[Devel] [PATCH 15/17] Pid-NS(V3) Address signals in pid namespaces.
sukadev at us.ibm.com
sukadev at us.ibm.com
Sat Jun 16 16:05:05 PDT 2007
From: sukadev at linux.vnet.ibm.com
Subject: [PATCH 15/17] Pid-NS(V3) Address signals in pid namespaces.
With support for multiple pid namespaces, each pid namespace has a
separate child reaper and this process needs some special handling
of signals.
- The child reaper should appear like a normal process to other
processes in its ancestor namespaces and so should be killable
(or not) in the usual way.
- The child reaper should receive, from processes in it's active
and decendent namespaces, only those signals for which it has
installed a signal handler.
- System-wide signals (eg: kill signum -1) from within a child namespace
should only affect processes within that namespace and descendant
namespaces.

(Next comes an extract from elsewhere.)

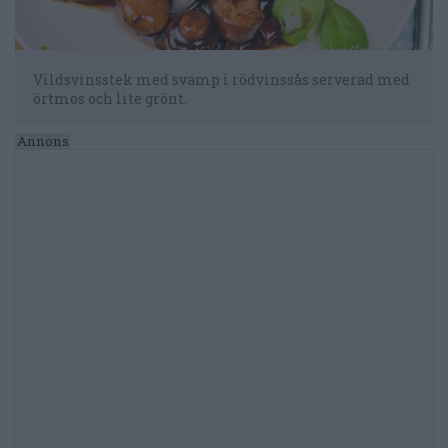
Vildsvinsstek med svamp i rödvinssås serverad med
örtmos och lite grönt.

They should not be posted to processes in ancestor or
sibling namespaces.
- If the sender of a signal does not have a pid_t in the receiver's
namespace (eg: a process in init_pid_ns sends a signal to a process
in a descendant namespace), the sender's pid should appear as 0
in the signal's siginfo structure.
- Existing rules for SIGIO delivery still apply and a process can
choose any other process in its namespace and descendant namespaces
to receive the SIGIO signal.
The following appears to be incorrect in the fcntl() man page for
F_SETOWN.
Sending a signal to the owner process (group) specified by
F_SETOWN is subject to the same permissions checks as are
described for kill(2), where the sending process is the one that
employs F_SETOWN (but see BUGS below).
Current behavior is that the SIGIO signal is delivered on behalf of
the process that caused the event (eg: made data available on the
file) and not the process that called fcntl().
To implement the above requirements, we:
- Add a check in check_kill_permission() for a process within a
namespace sending the fast-pathed, SIGKILL signal.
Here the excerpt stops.